Guests of Honour for Dublin 2019 include YA author Diane Duane, and screenwriter and Hugo winner Ian McDonald, as well as game designer Steve Jackson (Melee, Chaos Machine, Munchkin) and editor Ginjer Buchanan. Science Guest of Honour will be Dame Jocelyn Bell Burnell, who discovered radio pulsars in 1967 as a postgraduate student. Bill and Mary Burns will be fan Guests of Honour.

More information and membership registration for Dublin 2019 are available at https://dublin2019.com. Follow us on Twitter at @dublin2019.

Irish President Michael D. Higgins welcomes Worldcon to Dublin

Dublin 2019 – An Irish Worldcon has received a message of welcome from Michael D. Higgins, the President of Ireland (Uachtarán na hÉireann).

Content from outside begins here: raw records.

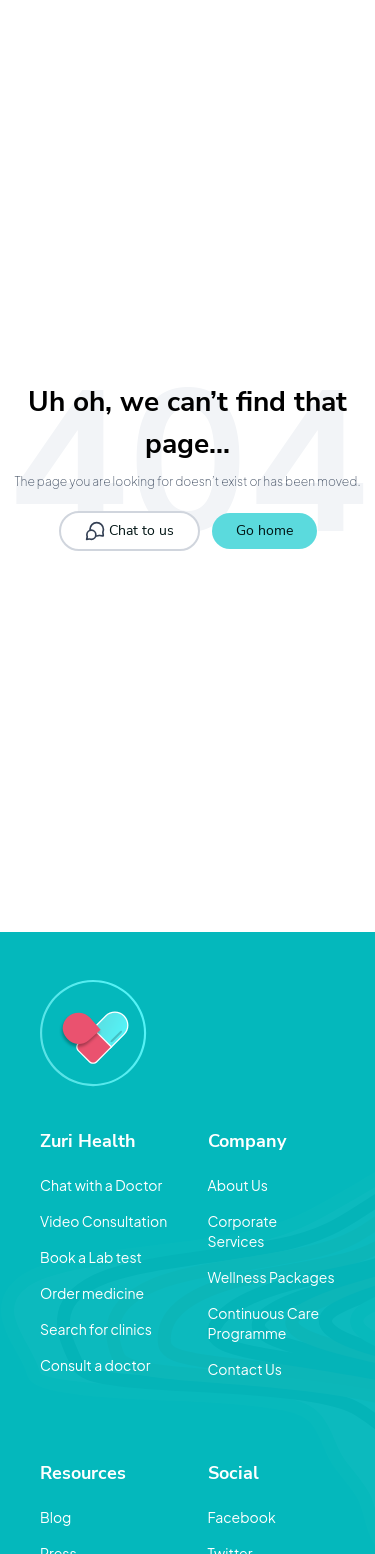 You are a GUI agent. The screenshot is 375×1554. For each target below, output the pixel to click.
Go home (264, 530)
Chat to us (129, 531) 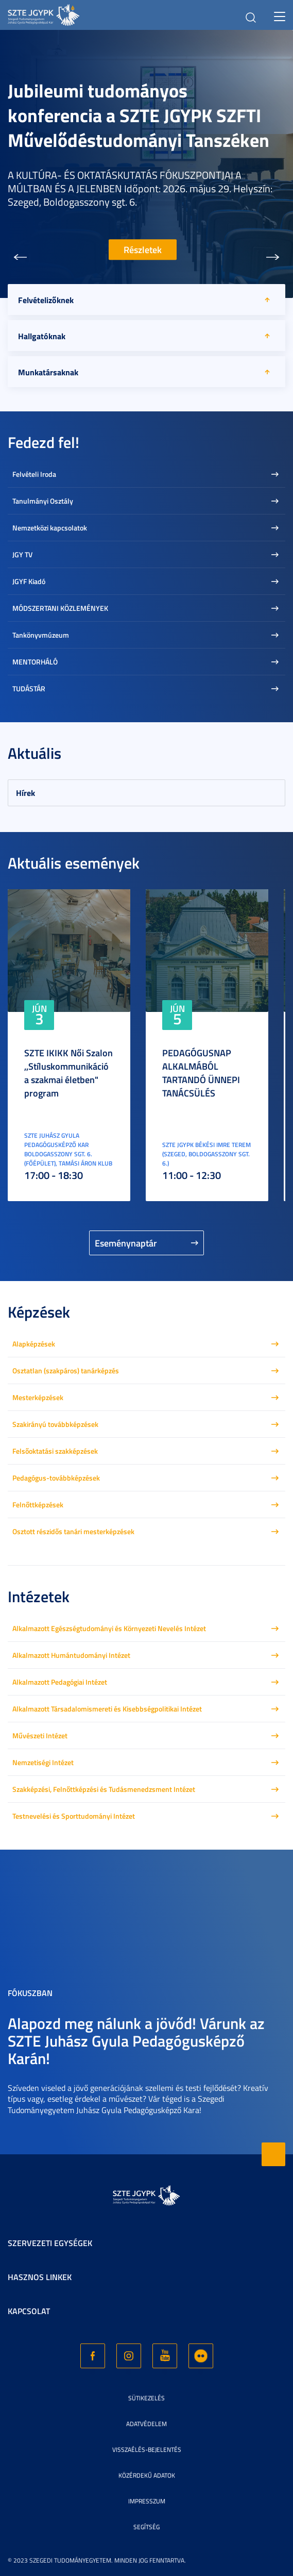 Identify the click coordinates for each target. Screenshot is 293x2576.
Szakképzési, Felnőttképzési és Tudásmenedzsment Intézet (103, 1789)
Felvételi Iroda (34, 474)
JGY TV (22, 554)
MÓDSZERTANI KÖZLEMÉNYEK (60, 608)
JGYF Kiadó (28, 581)
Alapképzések (33, 1344)
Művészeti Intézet (39, 1735)
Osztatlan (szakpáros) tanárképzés (65, 1370)
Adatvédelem (146, 2423)
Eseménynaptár (126, 1243)
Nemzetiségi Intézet (43, 1762)
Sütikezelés (146, 2398)
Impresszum (146, 2501)
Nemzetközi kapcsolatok (49, 528)
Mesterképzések (37, 1397)
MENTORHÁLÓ (35, 662)
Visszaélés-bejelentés (146, 2449)
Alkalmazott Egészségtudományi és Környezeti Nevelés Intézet (109, 1628)
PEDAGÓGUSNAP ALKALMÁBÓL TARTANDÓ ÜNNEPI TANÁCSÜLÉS (201, 1073)
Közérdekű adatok (146, 2475)
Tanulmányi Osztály (42, 501)
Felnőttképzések (37, 1504)
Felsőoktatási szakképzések (55, 1451)
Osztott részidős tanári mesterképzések (73, 1531)
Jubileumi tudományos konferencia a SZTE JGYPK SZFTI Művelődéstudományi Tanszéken (138, 115)
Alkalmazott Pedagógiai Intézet (59, 1682)
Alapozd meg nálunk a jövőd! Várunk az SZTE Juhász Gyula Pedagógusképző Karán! (136, 2040)
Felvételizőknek (46, 300)
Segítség (146, 2526)
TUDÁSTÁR (28, 688)
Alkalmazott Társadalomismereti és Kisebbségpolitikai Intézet (107, 1709)
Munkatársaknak (48, 372)
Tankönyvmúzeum (40, 635)
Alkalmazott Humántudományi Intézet (71, 1655)
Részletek (143, 249)
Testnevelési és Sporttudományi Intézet (73, 1816)
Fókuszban (30, 1993)
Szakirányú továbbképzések (55, 1424)
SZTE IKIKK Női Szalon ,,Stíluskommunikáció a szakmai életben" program (68, 1073)
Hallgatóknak (41, 336)
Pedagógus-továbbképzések (56, 1478)
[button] (20, 257) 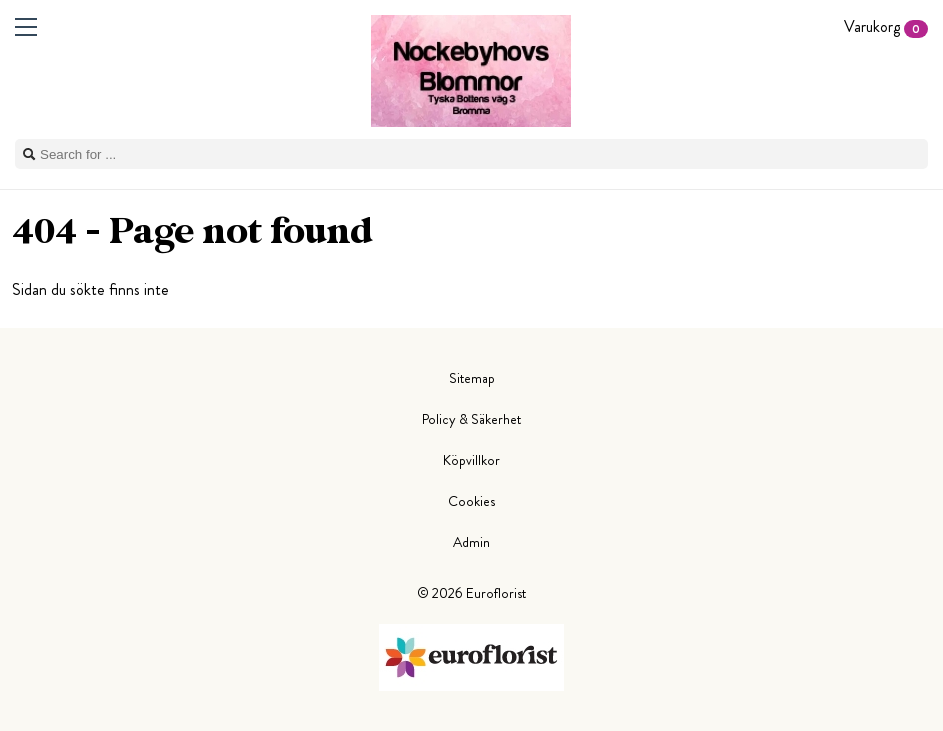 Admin (471, 542)
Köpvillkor (471, 460)
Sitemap (472, 378)
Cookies (471, 501)
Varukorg (886, 26)
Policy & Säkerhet (471, 419) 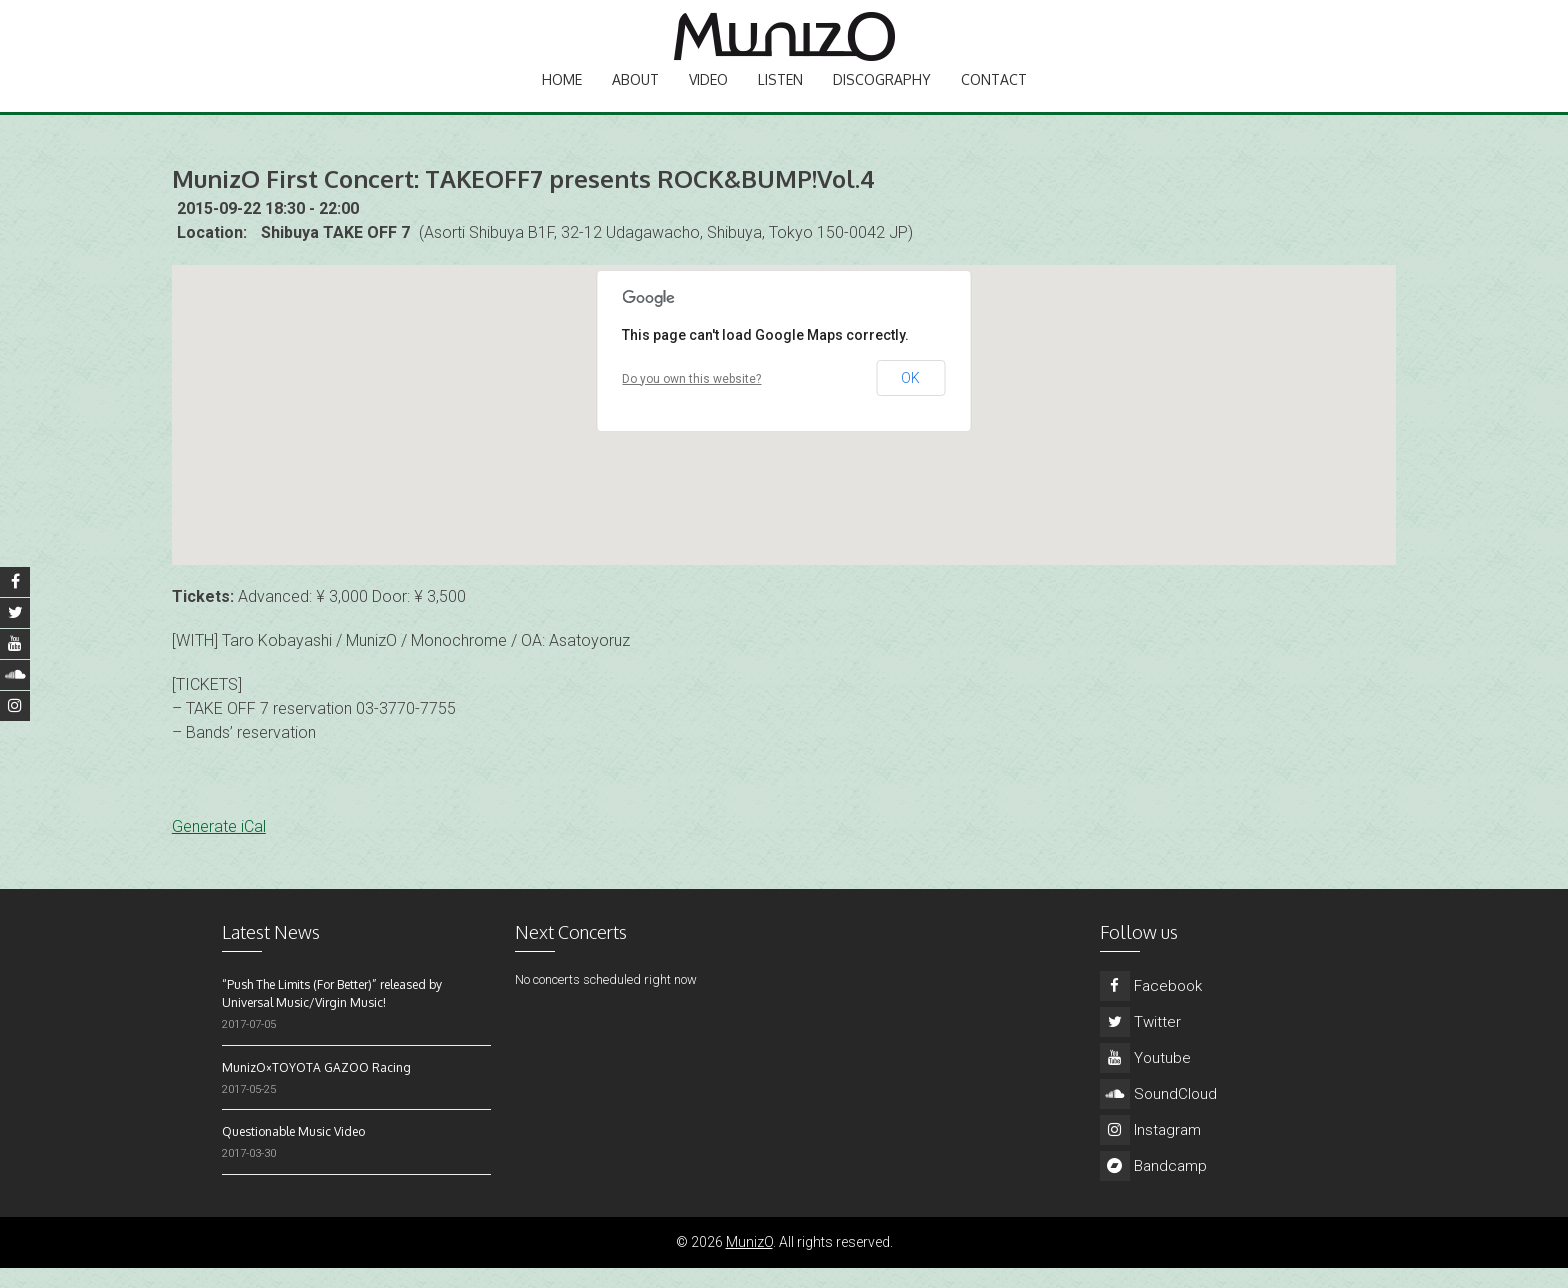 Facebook (1151, 1006)
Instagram (1150, 1150)
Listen (780, 95)
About (635, 95)
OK (910, 398)
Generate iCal (219, 846)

“Ireland is a land which celebrates stories and imagination, and our Irish heritage has always been imaginatively interwoven with new cultures and new traditions,” President Higgins said in a letter to fans and the Dublin 2019 committee. “This is aptly reflected in our deep appreciation and appetite for speculative fiction.”

The Irish President also highlighted Ireland’s successes in science and technology, including contributions to measuring wind speed, splitting the atom, and connecting continents with fibre optic cable.

“Speculative fiction plays a seminal role in helping us to question received versions of the contemporary world, and to dream of new worlds and new ways of thinking. It affords us a licence to look beyond the immediate and utilitarian, to engage in a long form of thinking which places no limits on our curiosity,” Higgins said. “You are all most welcome to share with us in this unique Irish event.”

His remarks are included in the presentation by Dublin 2019 Chair James Bacon at the closing ceremony of Worldcon 2018 in San Jose, California. The full text of the letter from President Higgins can be read on the convention website and social media.

This will be the 77th annual World Science Fiction Convention, the first to be held in Ireland and the eleventh in Europe.